Okay, got it. Blessings in any case! I am glad you have found ways to love each other well. The Hallmark categories sure don't fit real life, do they? Nor do the obituaries. My friend Mary Hunt, Catholic lesbian feminist theologian who is the author (among many other writings) of a wonderful book on the theology of friendship, always gets mad when she sees an obituary saying "she left no survivors" when the person had all manner of close friends, just no surviving direct blood relatives or other-half-of-a-couple. Things are now changing in obituary-writing, but I think of that now and again. I would hate for others to define me, in death or in life, just as a middle-aged spinster (though that is what I am, among other things) because my life is rich in relationships. One of my best friends is a former boyfriend from 20 years ago. We talk very frequently (we live in different parts of the country and he travels a lot) and laugh and offer support and probably know as much about the details each other's daily lives as anyone else does. What do you call that relationship? My best friend from college is a gay Jewish man to whom I dedicated my book on prayer and who was one of the people who urged me toward the Episcopal Church. He's a real soul brother and I love him dearly. What do you call that? (It's a rhetorical question, I know you understand all this.) My closest friend from childhood is still my close friend; I am godmother to one of her children; we share memories and present values in ways neither of us shares with anyone else. One of my best friends overseas (and a couple of other people I know) could probably best be described as an amitiƩ amoureuse, a term that doesn't even exist in English. (It's French and means a friendship where the two people are a little in love with each other, but that doesn't really describe it because the English description doesn't catch either the nuance or the fullness, and the French term, while it generally applies to a non-sexual relationship, could also include a relationship that has a sexual or erotic dimension.) One of my sisters in ministry shares with me the history of having been a Roman Catholic feminist and then emigrating to a church that would ordain her, but keeping her ecumenical commitments and social justice focus as well as a contemplative spiritual practice. What do you call our deep bond, which is of the church as well as of our hearts?

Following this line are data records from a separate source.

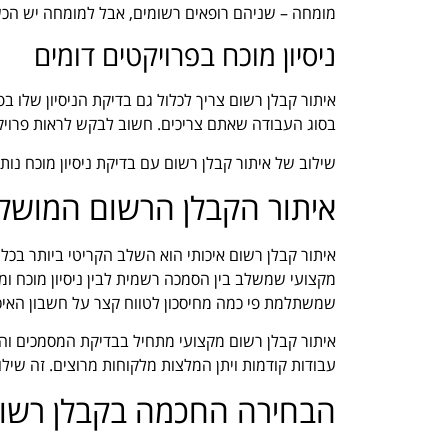
מומחה – שניהם רופאים רשומים, אבל למומחה יש הכש
ניסיון מוכח בפרויקטים דומים
איתור קבלן רשום צריך לכלול גם בדיקת הניסיון שלו בפ
בסוג העבודה שאתם צריכים. חשוב לבקש לראות פרויק
שילוב של איתור קבלן רשום עם בדיקת ניסיון מוכח נות
איתור הקבלן הרשום המושל
איתור קבלן רשום איכותי הוא השלב הקריטי ביותר בכל 
מקצועי שמשלב בין הסמכה רשמית לבין ניסיון מוכח ו
שמשתלמת פי כמה מחיסכון לטווח קצר על חשבון האיכ
איתור קבלן רשום מקצועי מתחיל בבדיקת המסמכים והרי
עבודות קודמות ויתן המלצות מלקוחות מרוצים. זה שיל
הבחירה החכמה בקבלן רשו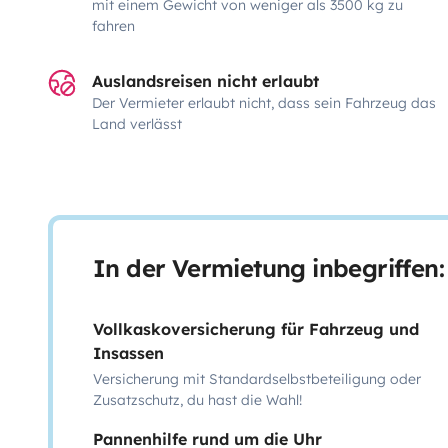
mit einem Gewicht von weniger als 3500 kg zu
fahren
Auslandsreisen nicht erlaubt
Der Vermieter erlaubt nicht, dass sein Fahrzeug das
Land verlässt
In der Vermietung inbegriffen:
Vollkaskoversicherung für Fahrzeug und
Insassen
Versicherung mit Standardselbstbeteiligung oder
Zusatzschutz, du hast die Wahl!
Pannenhilfe rund um die Uhr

This is where I think the radical notion that our primary relationships are not our family -- THAT, by the way, is Jesus' and classical Christian "family values" -- is something we need to ponder.

And don't get me wrong. I am very close to my biological nuclear family. I love my parents and admire their marriage, I am very close to my one and only brother and now to his beloved, with whom he has made a new life, I adore my nephews and their partners and children. And I have preached and officiated and co-officiated at countless weddings and helped bless other holy unions. So I'm all for couples who live under one roof and do the couple thing (which isn't Hallmark either, but that is another rant for another day). But it ain't the whole story and as long as we keep making it the standard against which all other relationships are measured, we've got a problem. (Mary Hunt argues this in her book and has done so in some interesting essays and op-eds too. Friendship as the standard works much better. (And is much richer and more elastic.) In fact, my favorite Gospel for a wedding sermon, also my favorite among wedding sermons I have preached, is Jesus' "I no longer call you servants but friends" in John. That sermon was at the wedding of dear friends at which I co-officiated with another dear friend --another non-Hallmark-card relationship-- who was a Jesuit priest and writer. Lots of that when I was a lay Catholic with an M.Div. doing ministry: the priest would sign the papers and but we'd officiate together.)

Okay, my mug of coffee has definitely kicked in, I'd better go finish another report ;-). Lots of love to you, dear BB. You understand all of the above, and that's probably why I wrote all of it here.

Paul said...

Jane, thank you for speaking up for the myriad ways humans are in relationship. There are so many ways for friendship and love to be manifested and we show such little imagination or understanding by ignoring most of them.